"""
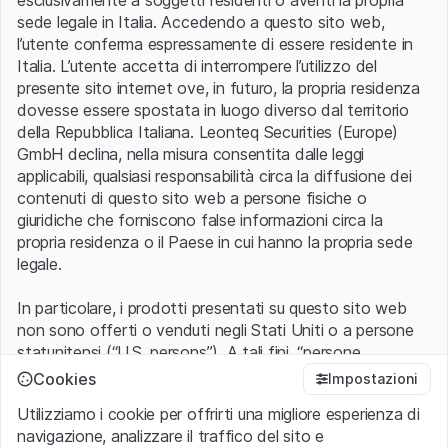
esclusivamente a soggetti residenti o aventi la propria
prezzo di esercizio.
sede legale in Italia. Accedendo a questo sito web,
l’utente conferma espressamente di essere residente in
Funzionamento delle cedole
Italia. L’utente accetta di interrompere l’utilizzo del
presente sito internet ove, in futuro, la propria residenza
La cedola garantita viene pagata il 30.12.2020 a
dovesse essere spostata in luogo diverso dal territorio
prescindere dalla performance del Bitcoin.
della Repubblica Italiana. Leonteq Securities (Europe)
GmbH declina, nella misura consentita dalle leggi
Meccanismo di rimborso a scadenza
applicabili, qualsiasi responsabilità circa la diffusione dei
contenuti di questo sito web a persone fisiche o
Se Bitcoin é pari o superiore al prezzo d'esercizio,
giuridiche che forniscono false informazioni circa la
l'investitore riceve un rimborso del 100% della
propria residenza o il Paese in cui hanno la propria sede
denominazione più la cedola.
legale.
In caso contrario, se il sottostante è inferiore al
prezzo d'esercizio, l'investitore riceverà la
In particolare, i prodotti presentati su questo sito web
denominazione ridotta proporzionalmente alla
non sono offerti o venduti negli Stati Uniti o a persone
performance negativa di Bitcoin in base al prezzo
statunitensi (“U.S. persons”). A tali fini, “persone
d'esercizio più la cedola.
statunitensi” vanno intese nel significato ad esse ascritto
Cookies
Impostazioni
nel Regulation S dello United States Securities Act of
Rischi
Utilizziamo i cookie per offrirti una migliore esperienza di
1933 che include le persone residenti negli Stati Uniti
navigazione, analizzare il traffico del sito e
d’America, le società per azioni e le altre forme societarie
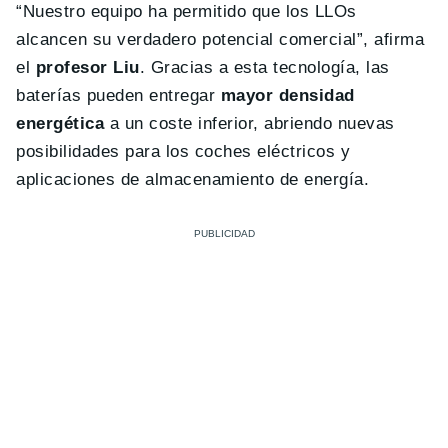
“Nuestro equipo ha permitido que los LLOs
alcancen su verdadero potencial comercial”, afirma
el
profesor Liu
. Gracias a esta tecnología, las
baterías pueden entregar
mayor densidad
energética
a un coste inferior, abriendo nuevas
posibilidades para los coches eléctricos y
aplicaciones de almacenamiento de energía.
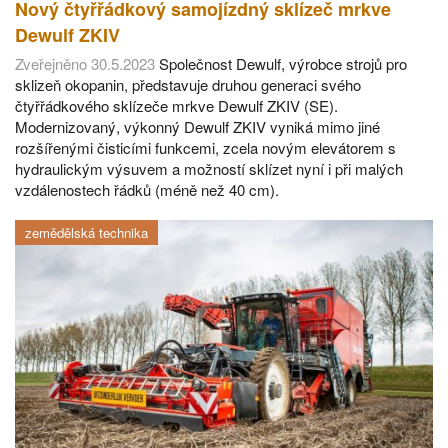
Nový čtyřřádkový samojízdný sklízeč mrkve
Dewulf ZKIV
Zveřejněno 30.5.2023
Společnost Dewulf, výrobce strojů pro
sklizeň okopanin, představuje druhou generaci svého
čtyřřádkového sklízeče mrkve Dewulf ZKIV (SE).
Modernizovaný, výkonný Dewulf ZKIV vyniká mimo jiné
rozšířenými čisticími funkcemi, zcela novým elevátorem s
hydraulickým výsuvem a možností sklízet nyní i při malých
vzdálenostech řádků (méně než 40 cm).
zemědělská technika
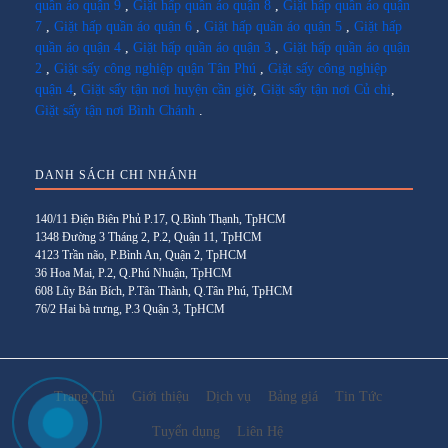
quần áo quận 9
,
Giặt hấp quần áo quận 8
,
Giặt hấp quần áo quận
7
,
Giặt hấp quần áo quận 6
,
Giặt hấp quần áo quận 5
,
Giặt hấp
quần áo quận 4
,
Giặt hấp quần áo quận 3
,
Giặt hấp quần áo quận
2
,
Giặt sấy công nghiệp quận Tân Phú
,
Giặt sấy công nghiệp
quận 4
,
Giặt sấy tận nơi huyện cần giờ
,
Giặt sấy tận nơi Củ chi
,
Giặt sấy tận nơi Bình Chánh
.
DANH SÁCH CHI NHÁNH
140/11 Điện Biên Phủ P.17, Q.Bình Thạnh, TpHCM
1348 Đường 3 Tháng 2, P.2, Quận 11, TpHCM
4123 Trần não, P.Bình An, Quận 2, TpHCM
36 Hoa Mai, P.2, Q.Phú Nhuận, TpHCM
608 Lũy Bán Bích, P.Tân Thành, Q.Tân Phú, TpHCM
76/2 Hai bà trưng, P.3 Quận 3, TpHCM
Trang Chủ
Giới thiệu
Dịch vụ
Bảng giá
Tin Tức
Tuyển dụng
Liên Hệ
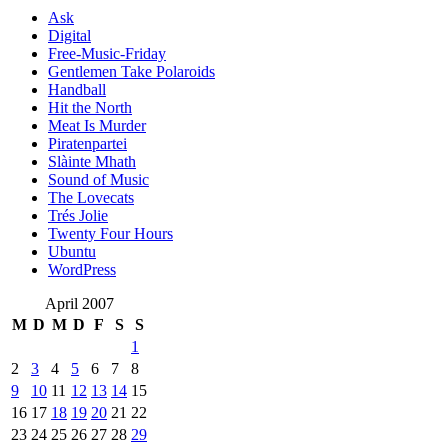
Ask
Digital
Free-Music-Friday
Gentlemen Take Polaroids
Handball
Hit the North
Meat Is Murder
Piratenpartei
Slàinte Mhath
Sound of Music
The Lovecats
Trés Jolie
Twenty Four Hours
Ubuntu
WordPress
April 2007
M
D
M
D
F
S
S
1
2
3
4
5
6
7
8
9
10
11
12
13
14
15
16
17
18
19
20
21
22
23
24
25
26
27
28
29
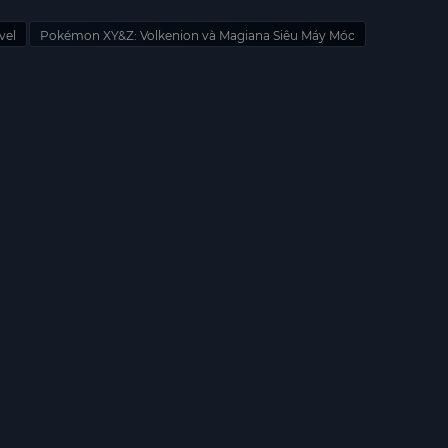
vel
Pokémon XY&Z: Volkenion và Magiana Siêu Máy Móc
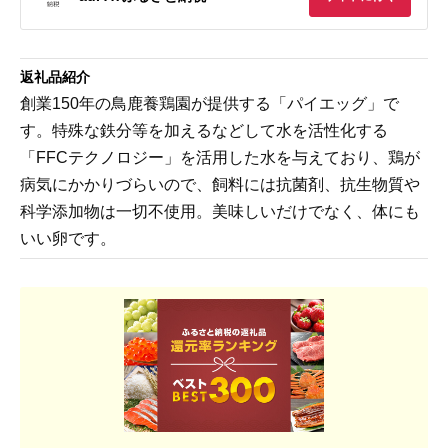
返礼品紹介
創業150年の鳥鹿養鶏園が提供する「パイエッグ」で
す。特殊な鉄分等を加えるなどして水を活性化する
「FFCテクノロジー」を活用した水を与えており、鶏が
病気にかかりづらいので、飼料には抗菌剤、抗生物質や
科学添加物は一切不使用。美味しいだけでなく、体にも
いい卵です。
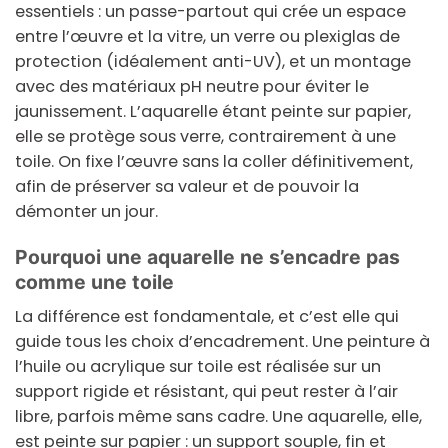
essentiels : un
passe-partout
qui crée un espace
entre l’œuvre et la vitre, un
verre ou plexiglas
de
protection (idéalement anti-UV), et un
montage
avec des matériaux pH neutre
pour éviter le
jaunissement. L’aquarelle étant peinte sur papier,
elle se protège sous verre, contrairement à une
toile. On fixe l’œuvre sans la coller définitivement,
afin de préserver sa valeur et de pouvoir la
démonter un jour.
Pourquoi une aquarelle ne s’encadre pas
comme une toile
La différence est fondamentale, et c’est elle qui
guide tous les choix d’encadrement. Une peinture à
l’huile ou acrylique sur toile est réalisée sur un
support rigide et résistant, qui peut rester à l’air
libre, parfois même sans cadre. Une aquarelle, elle,
est peinte sur papier : un support souple, fin et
"""
Once the line with "608 Lũy Bán" is found above, transcribe each line from it through the line with "jaunissement. L’aquarelle étant", exactly, and omit the pictures.

608 Lũy Bán Bích, P.Tân Thành, Q.Tân Phú, TpHCM
76/2 Hai bà trưng, P.3 Quận 3, TpHCM
Trang Chủ
Giới thiệu
Dịch vụ
Bảng giá
Tin Tức
Tuyển dụng
Liên Hệ
Ask
Digital
Free-Music-Friday
Gentlemen Take Polaroids
Handball
Hit the North
Meat Is Murder
Piratenpartei
Slàinte Mhath
Sound of Music
The Lovecats
Trés Jolie
Twenty Four Hours
Ubuntu
WordPress
April 2007
M
D
M
D
F
S
S
1
2
3
4
5
6
7
8
9
10
11
12
13
14
15
16
17
18
19
20
21
22
23
24
25
26
27
28
29
vel
Pokémon XY&Z: Volkenion và Magiana Siêu Máy Móc
返礼品紹介
創業150年の鳥鹿養鶏園が提供する「パイエッグ」で
す。特殊な鉄分等を加えるなどして水を活性化する
「FFCテクノロジー」を活用した水を与えており、鶏が
病気にかかりづらいので、飼料には抗菌剤、抗生物質や
科学添加物は一切不使用。美味しいだけでなく、体にも
いい卵です。
essentiels : un
passe-partout
qui crée un espace
entre l’œuvre et la vitre, un
verre ou plexiglas
de
protection (idéalement anti-UV), et un
montage
avec des matériaux pH neutre
pour éviter le
jaunissement. L’aquarelle étant peinte sur papier,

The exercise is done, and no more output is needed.